Exercise → Keep the wording of every entry exactly as it is while leaving the pictures out of your copy.

Material to process →
-------

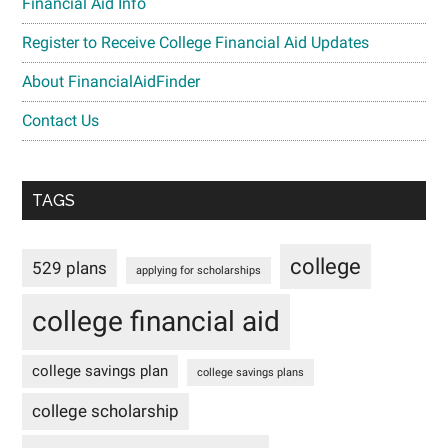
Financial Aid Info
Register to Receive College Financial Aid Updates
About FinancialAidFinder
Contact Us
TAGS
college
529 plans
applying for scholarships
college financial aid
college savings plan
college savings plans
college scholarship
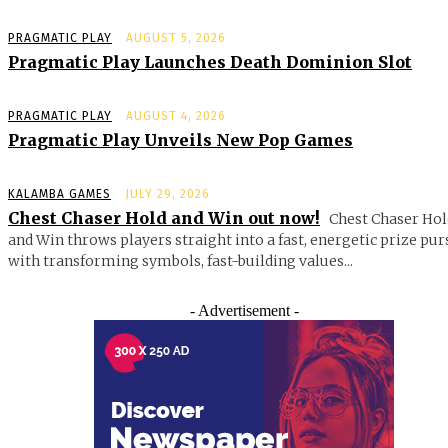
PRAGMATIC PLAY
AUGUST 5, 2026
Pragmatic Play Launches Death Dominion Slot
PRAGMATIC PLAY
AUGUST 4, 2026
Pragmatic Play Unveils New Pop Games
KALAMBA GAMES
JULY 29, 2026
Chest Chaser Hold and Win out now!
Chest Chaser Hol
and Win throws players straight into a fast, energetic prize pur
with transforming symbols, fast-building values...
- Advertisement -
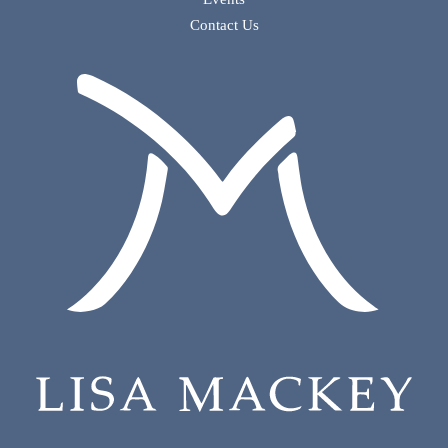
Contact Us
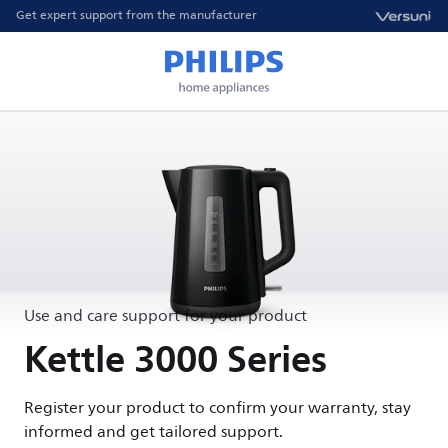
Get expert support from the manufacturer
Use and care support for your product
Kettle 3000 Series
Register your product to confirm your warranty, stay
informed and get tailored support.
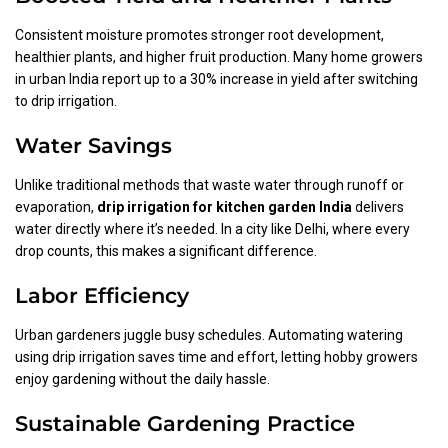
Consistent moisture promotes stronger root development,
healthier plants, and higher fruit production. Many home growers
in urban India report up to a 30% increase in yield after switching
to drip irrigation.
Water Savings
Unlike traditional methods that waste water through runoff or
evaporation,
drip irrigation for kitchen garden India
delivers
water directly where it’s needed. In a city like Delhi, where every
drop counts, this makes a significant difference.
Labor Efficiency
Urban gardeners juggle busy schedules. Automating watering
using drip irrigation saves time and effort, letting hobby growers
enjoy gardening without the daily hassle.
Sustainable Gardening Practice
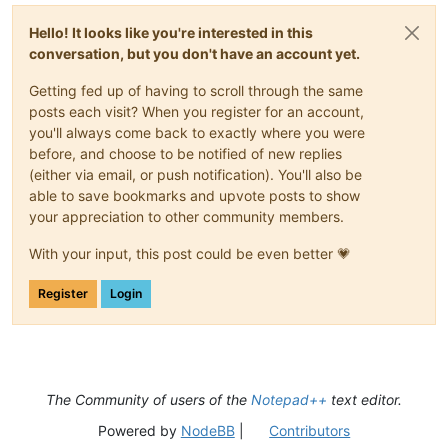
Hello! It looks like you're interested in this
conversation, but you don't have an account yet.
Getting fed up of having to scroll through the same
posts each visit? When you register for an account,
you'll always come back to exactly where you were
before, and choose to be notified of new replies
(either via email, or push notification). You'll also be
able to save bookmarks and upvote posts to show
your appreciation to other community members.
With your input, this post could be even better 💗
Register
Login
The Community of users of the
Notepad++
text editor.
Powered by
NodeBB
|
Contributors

-------

Solution →
Financial Aid Info
Register to Receive College Financial Aid Updates
About FinancialAidFinder
Contact Us
TAGS
college
529 plans
applying for scholarships
college financial aid
college savings plan
college savings plans
college scholarship
PRAGMATIC PLAY
AUGUST 5, 2026
Pragmatic Play Launches Death Dominion Slot
PRAGMATIC PLAY
AUGUST 4, 2026
Pragmatic Play Unveils New Pop Games
KALAMBA GAMES
JULY 29, 2026
Chest Chaser Hold and Win out now!
Chest Chaser Hol
and Win throws players straight into a fast, energetic prize pur
with transforming symbols, fast-building values...
- Advertisement -
Contact Us
Get expert support from the manufacturer
Use and care support for your product
Kettle 3000 Series
Register your product to confirm your warranty, stay
informed and get tailored support.
Consistent moisture promotes stronger root development,
healthier plants, and higher fruit production. Many home growers
in urban India report up to a 30% increase in yield after switching
to drip irrigation.
Water Savings
Unlike traditional methods that waste water through runoff or
evaporation,
drip irrigation for kitchen garden India
delivers
water directly where it’s needed. In a city like Delhi, where every
drop counts, this makes a significant difference.
Labor Efficiency
Urban gardeners juggle busy schedules. Automating watering
using drip irrigation saves time and effort, letting hobby growers
enjoy gardening without the daily hassle.
Sustainable Gardening Practice
Hello! It looks like you're interested in this
conversation, but you don't have an account yet.
Getting fed up of having to scroll through the same
posts each visit? When you register for an account,
you'll always come back to exactly where you were
before, and choose to be notified of new replies
(either via email, or push notification). You'll also be
able to save bookmarks and upvote posts to show
your appreciation to other community members.
With your input, this post could be even better 💗
Register
Login
The Community of users of the
Notepad++
text editor.
Powered by
NodeBB
|
Contributors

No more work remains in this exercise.